These are just guesses, and what I would do next in your shoes. You've tried different meds and we don't have any real symptoms of disease, and I'm also wondering about potential poisoning sources, and see a few potential suspects I'd want to try to eliminate.

1. The tank itself.
2. The plants
3. The wood, stone or substrate.

1. For the tank itself:
I buy my tanks second hand as well, and have heard a few horror stories about things like copper and other heavy metals from a previous owner medicating the tank or something, remaining attached to the glass and silicone. Usually more of a risk to shrimp and other inverts than the fish, but who knows? @Essjay is our resident chemist, and recommended Seachem's Cuprisorb to me. Claims to absorb copper and other heavy metals, so now I run it in the filter for a while when I set up a new tank. I'd also run some charcoal at the same time, help remove any traces of the meds or potentially any other chemical pollutants going on in there. Doesn't hurt (except in the wallet area, I'm sorry!) but might help?

2. The plants.
Where did you source your plants from? Can pm me the company, perhaps? I know that there's a large supplier in Lincolnshire that is featured a lot on Amazon, and that most of their aquatic plants for indoor tanks are imported and sprayed...

My contaminant that almost killed off my shrimp colony and required an emergency new set up was picking up four plants at my LFS. Over the next weeks, my shrimp began dying off, fish were fine though. I learned through @Essjay and other research online that all aquarium plants that are grown abroad and imported into the UK are required to be treated with certain pesticides, so they don't accidentally import invasive species into the UK. They spray or dip these plants into some nasty stuff, which isn't easy to remove, only breaks down very slowly over weeks and months, and wiped out most of my previously thriving shrimp colony. If you got a bad batch of plants from somewhere, there's a chance they were sprayed too much, left in the dip too long, the seller used some dodgy chemicals... some human error along the supply chain, you know? I only buy plants from Tropica or Pro-Shrimp now, or other hobbyists I trust, since they're in the EU and I know the plants won't have been treated with pesticides.
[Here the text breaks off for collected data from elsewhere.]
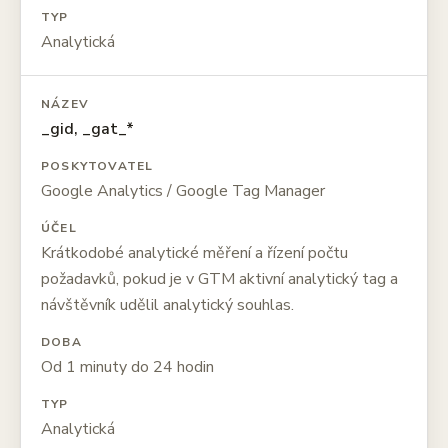
TYP
Analytická
NÁZEV
_gid, _gat_*
POSKYTOVATEL
Google Analytics / Google Tag Manager
ÚČEL
Krátkodobé analytické měření a řízení počtu
požadavků, pokud je v GTM aktivní analytický tag a
návštěvník udělil analytický souhlas.
DOBA
Od 1 minuty do 24 hodin
TYP
Analytická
Even if it is the plants, my "toxic tank" did settle down after some months, the chemicals involved do gradually break down in water and in soil, so after some time, the tank became okay for shrimp again. Can link you some articles about this issue if you like.
So it wouldn't necessarily mean tearing them all out and starting over, especially if you run a lot of charcoal and the Cuprisorb, and potentially use the CO2 to grow the plant out faster/take cuttings/remove the older stuff and replant with new growth.

3. The wood/stone/substrate
I haven't googled the substrate, sorry, but if it's a proper planted tank substrate and has had more than a week to leach ammonia, and you're not getting ammonia readings, unlikely to be the source of the deaths.

The stone -can you get some photos of it? It looks like legit aquascaping rocks, but I'm a chemistry dunce, and I know @Essjay knows ways to test whether they could be contributing to fluctuating calcium levels or anything.

The wood- I don't like the dotting on the wood pieces you showed. The species of wood should be fine, but the dotting isn't usual biofilm (and yes, the brown stuff looks like normal diatom algae to me) and like @Naughts said, there can be harmless fungi or too much sap in the wood, or there could be something nasty. Since there's a mystery cause of deaths and it does seem like potentially poisoning/contamination, as a last resort I might remove the wood pieces... which is a shame, it's a lovely scape, and such a hassle if they're glued too, but if you rule out everything else and would tear the tank down anyway, might as well give it a go without those wood pieces, ya know?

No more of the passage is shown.